Woman who made £500,000 claiming refunds on stolen items convicted of fraud
A woman who made more than £500,000 by claiming refunds on items she shoplifted on an "industrial scale" has been convicted of multiple counts of fraud.
Narinder Kaur, also known as Nina Tiara, travelled all over the the UK, defrauding various retailers more than a thousand times between July 2015 and February 2019.
During two police searches of her home, about £150,000 in cash was found in addition to stolen goods.
Kaur, 53, from Cleverton in Wiltshire, targeted multiple branches of chains including Boots, Monsoon, House of Fraser and Homesense.
From Debenhams alone, she received £42,853 in refunds despite having spent only £3,681 over a four-year period.
She got £33,131 in refunds from John Lewis stores in Milton Keynes, Watford, Chester, Cardiff, Chichester, Basingstoke, Nottingham, Newbury, Exeter, Southampton, Reading, Birmingham, Tamworth, and Leicester.
That was despite spending just £5,290 between August 2015 and December 2018.
Kaur had "very many" bank and credit card accounts, the Crown Prosecution Service (CPS) said, and made shoplifting her "full-time career".
She also attempted to defraud Wiltshire Council of £7,400 by overpaying using stolen credit cards and then contacting the local authority for a refund claiming she had accidentally made a payment with too many zeros.
Additionally, she worked with a male accomplice to use stolen bank card details to make payments to her heating oil supplier.
Her trial at Gloucester Crown Court lasted four months.

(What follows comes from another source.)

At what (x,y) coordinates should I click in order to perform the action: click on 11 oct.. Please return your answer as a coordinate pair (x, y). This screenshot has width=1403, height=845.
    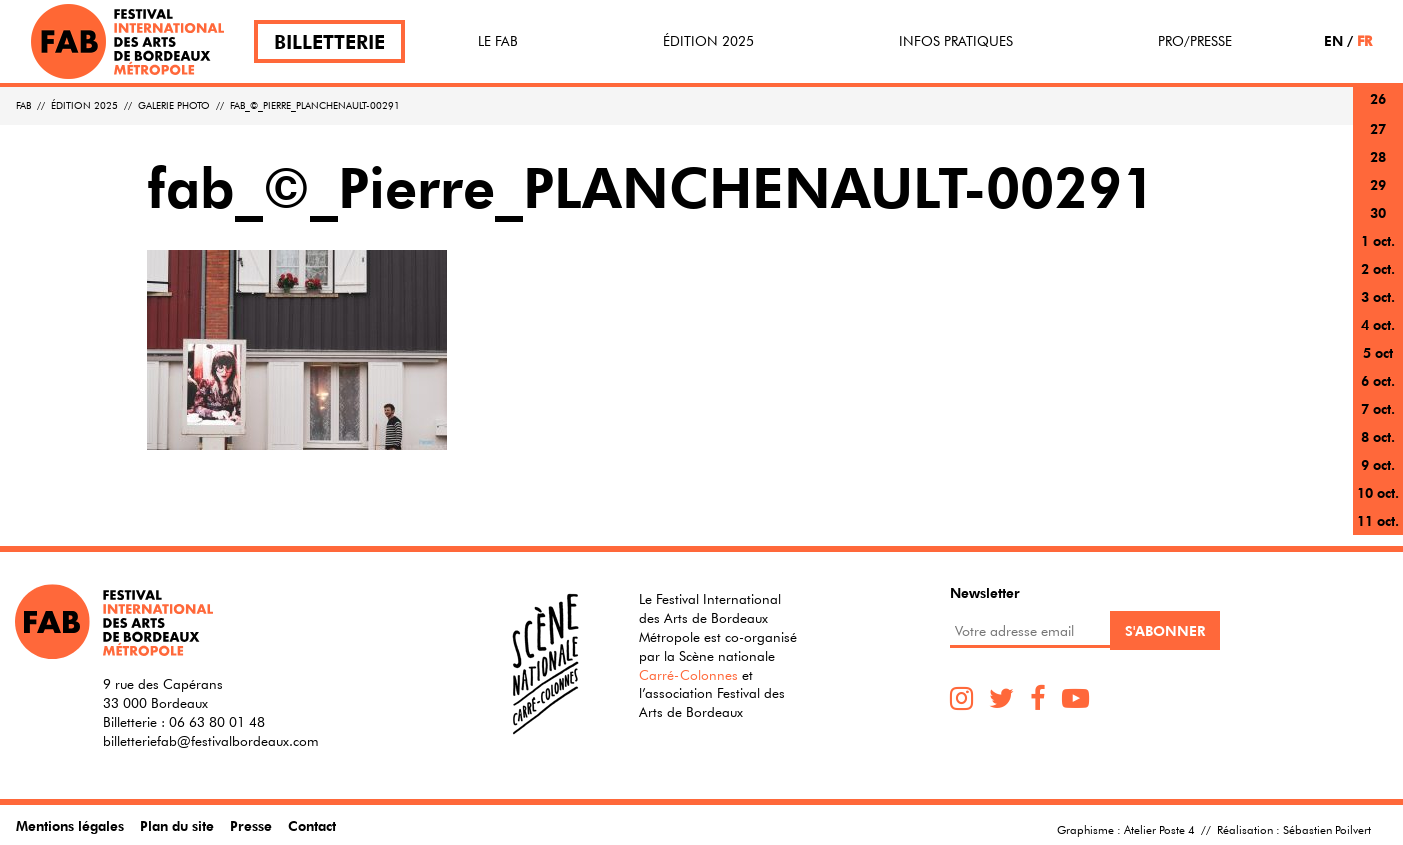     Looking at the image, I should click on (1378, 520).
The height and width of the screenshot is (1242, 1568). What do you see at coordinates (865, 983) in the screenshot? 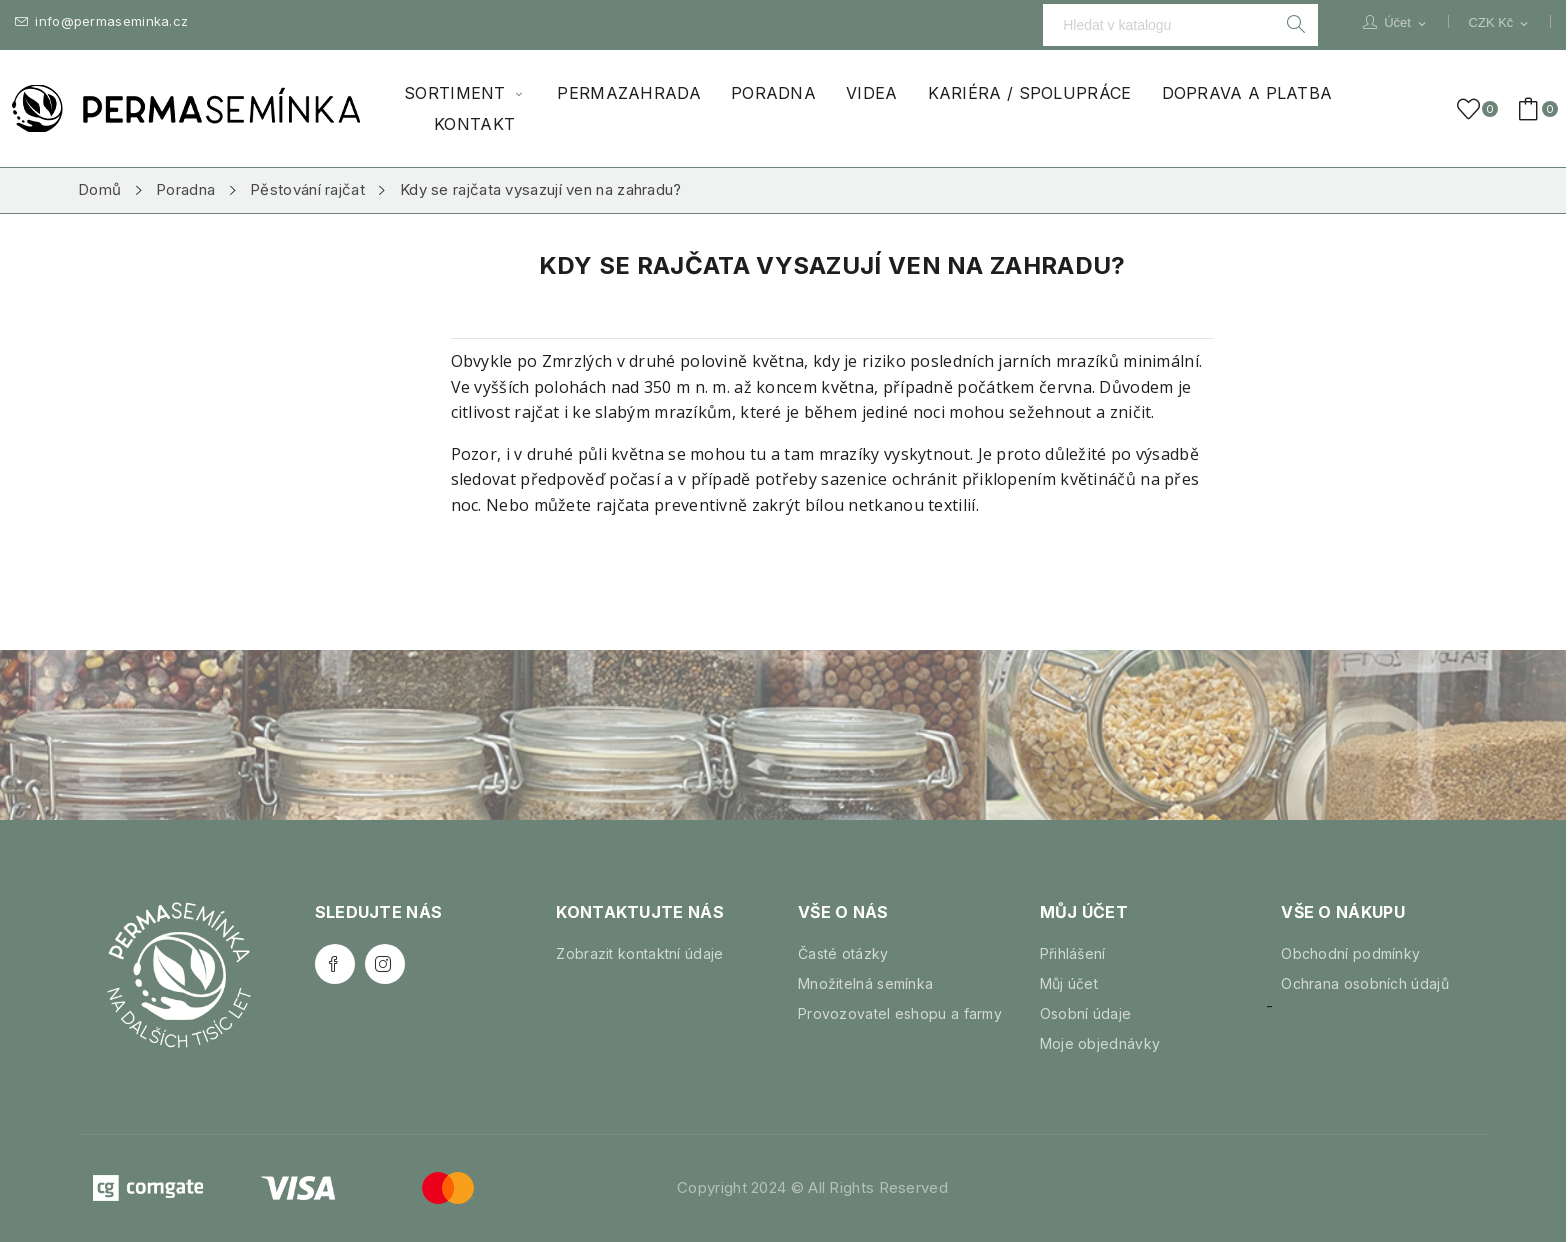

She was convicted of all 26 counts on an indictment which included fraud, possessing and transferring criminal property, and perverting the course of justice.
The CPS, working closely with police, said it was able to "prove the case" by using financial data, retail records, witness evidence and CCTV which "proved Kaur's pattern of offending".
It added: "Close examination of her accounts confirmed the pattern of purchases and refunds and that the same process seen on the CCTV was being repeated on hundreds of occasions."
Giovanni D'Alessandro, from the CPS, said Kaur "undertook fraud on a long-standing and wide-ranging manner", adding: "It was a very lucrative full-time job which demonstrably made her over half a million pounds over this period of offending.
"She went to extraordinary lengths to carry out her deceptions, seeking to find a way of defrauding a retailer and then travelling all over the country to replicate the fraud.
"She also changed her name legally and opened new bank accounts and credit cards in a second identity to avoid detection."
Kaur will be sentenced at a later date.